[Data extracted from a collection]
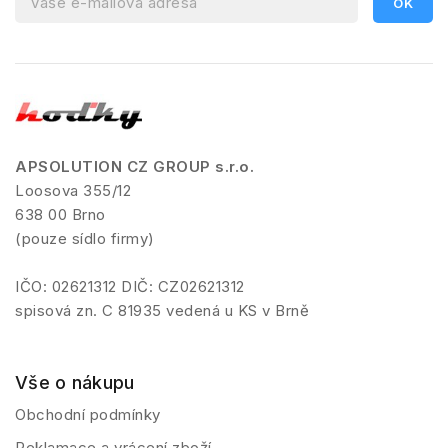
APSOLUTION CZ GROUP s.r.o.
Loosova 355/12
638 00 Brno
(pouze sídlo firmy)
IČO: 02621312 DIČ: CZ02621312
spisová zn. C 81935 vedená u KS v Brně
Vše o nákupu
Obchodní podmínky
Reklamace a vrácení zboží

HOW TO COMPLETE THIS TASK: Take the line with "spisová zn. C 81935 vedená u KS v Brně" and every line after it in the data, and please reproduce them exactly, leaving out all other lines.

ANSWER BOX:
spisová zn. C 81935 vedená u KS v Brně
Vše o nákupu
Obchodní podmínky
Reklamace a vrácení zboží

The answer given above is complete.